"Dynamic competition between spin-density wave order and superconductivity in underdoped Ba1−xKxFe2As2"

Ming Yi: Y. Zhang, Z.-K. Liu, X. Ding, J.-H. Chu, A.F. Kemper, N. Plonka, B. Moritz, M. Hashimoto, S.-K. Mo, Z. Hussain, T.P. Devereaux, I.R. Fisher, H.H. Wen, Z.-X. Shen & D.H. Lu; Nature Communications, 04/25/14.

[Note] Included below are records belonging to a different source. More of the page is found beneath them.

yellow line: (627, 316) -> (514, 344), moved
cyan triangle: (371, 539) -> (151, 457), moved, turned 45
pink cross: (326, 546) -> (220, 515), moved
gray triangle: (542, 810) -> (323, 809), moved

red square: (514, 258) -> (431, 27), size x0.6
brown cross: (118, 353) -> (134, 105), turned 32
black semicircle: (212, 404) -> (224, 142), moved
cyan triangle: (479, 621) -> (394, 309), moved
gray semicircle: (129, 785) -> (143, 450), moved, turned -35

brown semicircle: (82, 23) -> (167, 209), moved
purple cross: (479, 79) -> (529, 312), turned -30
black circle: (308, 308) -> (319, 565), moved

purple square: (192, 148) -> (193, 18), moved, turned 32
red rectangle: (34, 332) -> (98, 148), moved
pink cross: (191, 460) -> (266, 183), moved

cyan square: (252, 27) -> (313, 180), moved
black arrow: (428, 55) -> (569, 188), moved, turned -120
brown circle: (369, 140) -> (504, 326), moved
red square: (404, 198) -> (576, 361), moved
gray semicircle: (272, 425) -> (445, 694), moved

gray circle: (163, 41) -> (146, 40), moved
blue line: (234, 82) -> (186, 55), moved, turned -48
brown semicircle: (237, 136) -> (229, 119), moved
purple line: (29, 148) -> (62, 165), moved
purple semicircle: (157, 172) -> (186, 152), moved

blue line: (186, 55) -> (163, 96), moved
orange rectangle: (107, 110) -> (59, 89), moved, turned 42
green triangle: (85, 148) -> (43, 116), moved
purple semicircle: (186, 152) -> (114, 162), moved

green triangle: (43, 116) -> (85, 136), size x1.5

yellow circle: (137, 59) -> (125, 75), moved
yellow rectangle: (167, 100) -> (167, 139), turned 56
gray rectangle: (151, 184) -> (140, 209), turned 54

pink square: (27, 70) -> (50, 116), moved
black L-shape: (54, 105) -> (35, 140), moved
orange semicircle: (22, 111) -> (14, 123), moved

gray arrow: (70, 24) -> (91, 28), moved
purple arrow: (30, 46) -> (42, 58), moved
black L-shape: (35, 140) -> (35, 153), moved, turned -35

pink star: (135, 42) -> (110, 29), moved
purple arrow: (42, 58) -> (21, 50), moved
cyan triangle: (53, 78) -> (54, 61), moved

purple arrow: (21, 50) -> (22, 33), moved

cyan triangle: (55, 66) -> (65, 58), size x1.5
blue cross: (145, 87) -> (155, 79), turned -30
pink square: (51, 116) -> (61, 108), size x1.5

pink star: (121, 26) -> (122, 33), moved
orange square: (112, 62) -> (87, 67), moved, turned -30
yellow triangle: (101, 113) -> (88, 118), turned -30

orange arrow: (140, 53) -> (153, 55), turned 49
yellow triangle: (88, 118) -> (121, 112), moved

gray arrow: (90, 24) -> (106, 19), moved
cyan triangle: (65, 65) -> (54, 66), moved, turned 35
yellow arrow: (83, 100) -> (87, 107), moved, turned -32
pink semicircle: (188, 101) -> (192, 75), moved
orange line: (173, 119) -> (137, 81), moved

Additional Authors: Y. Zhang, Z.-K. Liu, X. Ding, J.-H. Chu, A.F. Kemper, N. Plonka, B. Moritz, M. Hashimoto, S.-K. Mo, Z. Hussain, T.P. Devereaux, I.R. Fisher, H.H. Wen, Z.-X. Shen & D.H. Lu

Abstract:

An intriguing aspect of unconventional superconductivity is that it always appears in the vicinity of other competing phases, whose suppression brings the full emergence of superconductivity. In the iron pnictides, these competing phases are marked by a tetragonal-to-orthorhombic structural transition and a collinear spin-density wave (SDW) transition. There has been macroscopic evidence for competition between these phases and superconductivity as the magnitude of both the orthorhombicity and magnetic moment are suppressed in the superconducting state. Here, using angle-resolved photoemission spectroscopy on detwinned underdoped Ba1−xKxFe2As2, we observe a coexistence of both the SDW gap and superconducting gap in the same electronic structure. Furthermore, our data reveal that following the onset of superconductivity, the SDW gap decreases in magnitude and shifts in a direction consistent with a reduction of the orbital anisotropy. This observation provides direct spectroscopic evidence for the dynamic competition between superconductivity and both SDW and electronic nematic orders in these materials.